Tuesday, 20 April 2010

Human Rights, Humane Responsibilities

Letters from A Tory is upset at the latest apparent abuse of the Human Rights Act, this time that a convicted paedophile immigrant cannot be deported back to his native country because he has a wife and child here and deporting him would breach his human right to a family life. Diddums.

As I commented to LfaT, I have long argued that the Human Rights Act should be amended to insert one small but significant defence: that no claim may be entertained based on an alleged violation of human rights, where the alleged violation was a consequential result of the violation of a like human right by the claimant.

Or, in short, if you interfere in someone else’s right to a family life by grooming their underage daughter, then you may not prevent yourself from being sentenced for that crime by claiming that the sentence violates your own right to a family life.

In combination with a statutory code of rights for suspects & prisoners that sets a baseline level of treatment, that would strike a fair and civilised balance between the conflicting interests.


  1. This case seems completely absurd. If the right to a family life is violated by being deported, then it is also violated by being in prison. Therefore, if putting him in prison is acceptable, so is deporting him.

    Nevertheless, the problem with your claim about HRs P, is that human rights are meant to be inalienable. Therefore, I think what is needed is a clearer and more limited definition of the right in the first place. E.g. Fred's right to life is not violated by Bill killing Fred in self-defence, because the right to life is properly the right of the innocent to life.

    Provided rights are properly described in the first place, there is no conflict. The fact that our human rights legislation results in so many conflicting rights, merely shows how amateurish it is.

  2. I take your point re inalienability. That probably goes to the level at which we are setting the rights, though.

    There is, I agree, a basic set of rights which apply regardless of prior conduct. I would not agree that any sentence (however harsh) could be visited upon any offender, for example. But if we take this route, then the human rights available to us all are dictated by the lowest common denominator; all of us are restricted to only those human rights that can be offered to the most evil of offenders.

    That may be right. Arguably, human rights consist of only those core values, and the other rights are properly left to general law. But we seem keen to establish a higher level, a greater degree of civil conduct, with the absurd results that we see.

    This minimalist route also places on us the burden of foreseeing in advance all possible arguments and claims, and creating the perfect set of rights, immune to all lawyerly argument. That is quite a challenge.

    So, I still think my approach is right. Whichever level of rights we choose, it creates an automatic compensator that limits the ability of the criminal to hold our rights against us.

  3. I fully agree. I also feel that anyone sent to prison for a crime should be allowed very limited human rights, ie the right to a dry cell, sufficient food to keep them alive, and medical treatment to the average standard and waiting time in the NHS. Anything else should be a privilege and have to be earned

  4. I agree P. We need human rights which are properly grounded philosophically and are neither more nor less than can be justified on those terms. Other things should be based on positive law and must not contradict those rights.

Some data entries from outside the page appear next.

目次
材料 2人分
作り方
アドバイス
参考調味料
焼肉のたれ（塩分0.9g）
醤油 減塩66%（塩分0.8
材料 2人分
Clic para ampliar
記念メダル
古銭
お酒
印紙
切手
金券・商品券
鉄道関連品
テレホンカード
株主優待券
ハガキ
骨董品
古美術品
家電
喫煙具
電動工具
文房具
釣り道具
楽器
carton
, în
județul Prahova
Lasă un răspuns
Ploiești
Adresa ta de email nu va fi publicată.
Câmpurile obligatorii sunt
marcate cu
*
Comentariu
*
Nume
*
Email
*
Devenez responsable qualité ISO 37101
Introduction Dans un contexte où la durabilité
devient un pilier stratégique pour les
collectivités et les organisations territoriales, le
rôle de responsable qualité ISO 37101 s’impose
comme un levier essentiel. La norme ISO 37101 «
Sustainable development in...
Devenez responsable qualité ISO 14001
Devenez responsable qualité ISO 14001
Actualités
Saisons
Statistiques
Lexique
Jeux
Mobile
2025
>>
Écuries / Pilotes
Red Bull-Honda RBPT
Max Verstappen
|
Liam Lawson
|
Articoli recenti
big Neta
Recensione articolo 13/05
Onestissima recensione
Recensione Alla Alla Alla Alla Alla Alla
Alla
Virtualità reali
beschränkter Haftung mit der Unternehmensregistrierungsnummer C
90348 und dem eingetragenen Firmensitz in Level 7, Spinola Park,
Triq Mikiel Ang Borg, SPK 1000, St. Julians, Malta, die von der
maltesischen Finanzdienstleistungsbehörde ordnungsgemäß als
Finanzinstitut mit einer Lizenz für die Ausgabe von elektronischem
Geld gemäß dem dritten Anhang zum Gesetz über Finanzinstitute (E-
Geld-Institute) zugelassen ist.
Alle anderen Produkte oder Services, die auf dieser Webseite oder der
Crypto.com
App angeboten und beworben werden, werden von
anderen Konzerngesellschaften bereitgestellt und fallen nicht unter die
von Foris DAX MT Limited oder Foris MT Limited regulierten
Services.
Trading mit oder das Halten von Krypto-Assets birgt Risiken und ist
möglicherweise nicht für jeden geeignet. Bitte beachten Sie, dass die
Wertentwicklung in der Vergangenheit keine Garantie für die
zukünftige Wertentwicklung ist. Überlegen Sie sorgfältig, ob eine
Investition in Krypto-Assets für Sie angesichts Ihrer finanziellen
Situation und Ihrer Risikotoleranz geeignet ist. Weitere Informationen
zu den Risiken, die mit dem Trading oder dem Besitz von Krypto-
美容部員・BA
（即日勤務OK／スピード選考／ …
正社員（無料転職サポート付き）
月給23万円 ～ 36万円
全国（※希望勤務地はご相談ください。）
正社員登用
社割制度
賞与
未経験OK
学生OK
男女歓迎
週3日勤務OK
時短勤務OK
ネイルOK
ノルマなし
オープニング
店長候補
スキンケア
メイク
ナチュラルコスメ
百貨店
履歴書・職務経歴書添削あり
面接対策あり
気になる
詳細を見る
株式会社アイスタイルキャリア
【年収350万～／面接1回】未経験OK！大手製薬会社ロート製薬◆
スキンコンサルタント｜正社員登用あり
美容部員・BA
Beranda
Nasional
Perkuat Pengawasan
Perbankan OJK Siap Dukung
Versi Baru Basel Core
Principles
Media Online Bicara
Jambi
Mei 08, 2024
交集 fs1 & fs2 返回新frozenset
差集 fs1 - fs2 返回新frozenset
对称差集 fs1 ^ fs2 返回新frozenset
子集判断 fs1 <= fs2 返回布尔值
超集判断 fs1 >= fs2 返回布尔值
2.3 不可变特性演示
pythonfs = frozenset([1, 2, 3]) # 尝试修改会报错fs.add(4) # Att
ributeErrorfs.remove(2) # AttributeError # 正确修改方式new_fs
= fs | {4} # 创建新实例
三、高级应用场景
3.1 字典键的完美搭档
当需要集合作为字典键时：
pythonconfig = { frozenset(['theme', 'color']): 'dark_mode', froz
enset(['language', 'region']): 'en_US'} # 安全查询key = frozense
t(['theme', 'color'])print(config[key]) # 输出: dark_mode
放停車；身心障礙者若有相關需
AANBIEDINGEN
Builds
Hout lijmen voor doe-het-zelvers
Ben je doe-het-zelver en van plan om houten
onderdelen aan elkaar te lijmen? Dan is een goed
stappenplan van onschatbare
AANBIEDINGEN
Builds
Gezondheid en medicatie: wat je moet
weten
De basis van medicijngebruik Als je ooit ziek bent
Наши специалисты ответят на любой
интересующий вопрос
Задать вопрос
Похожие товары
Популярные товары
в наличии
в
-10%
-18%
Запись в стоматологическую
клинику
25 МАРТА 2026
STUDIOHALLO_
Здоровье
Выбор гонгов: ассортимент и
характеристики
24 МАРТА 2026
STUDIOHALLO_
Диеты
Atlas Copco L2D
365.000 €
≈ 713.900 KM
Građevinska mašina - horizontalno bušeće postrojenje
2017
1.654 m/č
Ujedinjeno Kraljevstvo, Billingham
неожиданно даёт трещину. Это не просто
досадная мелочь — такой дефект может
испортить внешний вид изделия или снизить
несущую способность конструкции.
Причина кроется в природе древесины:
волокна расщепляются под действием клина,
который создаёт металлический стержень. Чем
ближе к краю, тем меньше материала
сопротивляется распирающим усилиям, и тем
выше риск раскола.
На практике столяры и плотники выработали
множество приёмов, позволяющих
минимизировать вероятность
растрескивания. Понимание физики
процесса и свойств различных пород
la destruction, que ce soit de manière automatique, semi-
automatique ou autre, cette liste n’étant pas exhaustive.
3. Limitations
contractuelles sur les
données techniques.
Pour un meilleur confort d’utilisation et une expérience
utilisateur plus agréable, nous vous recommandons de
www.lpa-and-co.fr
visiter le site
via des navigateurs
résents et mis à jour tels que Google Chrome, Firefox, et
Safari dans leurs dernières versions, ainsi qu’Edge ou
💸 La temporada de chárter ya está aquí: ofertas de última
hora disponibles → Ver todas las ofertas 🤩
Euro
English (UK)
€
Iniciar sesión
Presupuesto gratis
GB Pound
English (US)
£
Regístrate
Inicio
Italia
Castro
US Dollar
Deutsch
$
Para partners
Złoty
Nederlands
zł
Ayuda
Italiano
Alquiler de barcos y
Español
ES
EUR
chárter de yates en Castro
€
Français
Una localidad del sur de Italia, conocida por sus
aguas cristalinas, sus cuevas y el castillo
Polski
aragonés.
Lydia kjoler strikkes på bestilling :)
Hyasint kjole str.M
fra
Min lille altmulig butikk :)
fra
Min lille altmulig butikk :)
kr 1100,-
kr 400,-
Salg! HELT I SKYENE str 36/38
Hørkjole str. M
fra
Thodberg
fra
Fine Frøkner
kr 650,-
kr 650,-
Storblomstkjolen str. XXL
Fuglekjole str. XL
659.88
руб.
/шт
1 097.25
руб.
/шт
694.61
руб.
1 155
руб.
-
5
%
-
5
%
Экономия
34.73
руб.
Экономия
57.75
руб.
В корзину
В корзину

    The problem is the usual one: our society has lost the philosophical categories to achieve this. Everything is reduced (as Charles Moore recently pointed out) to the state, the individual and commerce. In such a context, "human rights" lack foundation, and are at best simply irrational (as here), or at worst power bids, stacked up, by the politically powerful for the politically powerful against the politically powerless (cf. the Labour Government).

    Quite how you over come the philosophical problem while retaining dogmatic positivistic secularism is the question we ought to be addressing. We won't of course address that question, because the present ideology supports the politically powerful against the politically powerless.

  5. @Albert
    " because the right to life is properly the right of the innocent to life."

    Advocating the reintroduction of the death penalty?


  6. Well spotted Measured!

    I'm against the death penalty, as you would expect. However there are circumstances in which the death penalty might be justified, it's just that the Catholic Church* thinks those circumstances never (or hardly ever) occur in the developed world.

    So there is no absolute right to life, and examples where life may legitimately be taken include in a just war or sometimes in self-defence.

    *This is the view of the Papacy. There are Catholics in America who think differently of course.

  7. Oh dear... although predictable.

    Of course, the proper response is to close the CRB and the Sex Offender's Register and place all Court judgements and sentences on a publicly searchable database. Courts are public authorities and their decisions are publicly announced (other than in exceptional circumstances). If someone who was there on the day can hear the judgement, why should not someone who wishes to search at a later date?

    Then, if you don't want to be on the publicly available offender's register, it's easy to avoid. Just don't rape anyone.

  8. Oh, and just for the record I am absolutely and implacably opposed to the death penalty.

    For those who are wrongly convicted, my reasons will be obvious.

    For those who are rightly convicted of an offence serious enough to merit the death penalty, then I regard a swift and humane death as too easy an option. I would rather they spent the rest of their life contemplating their error.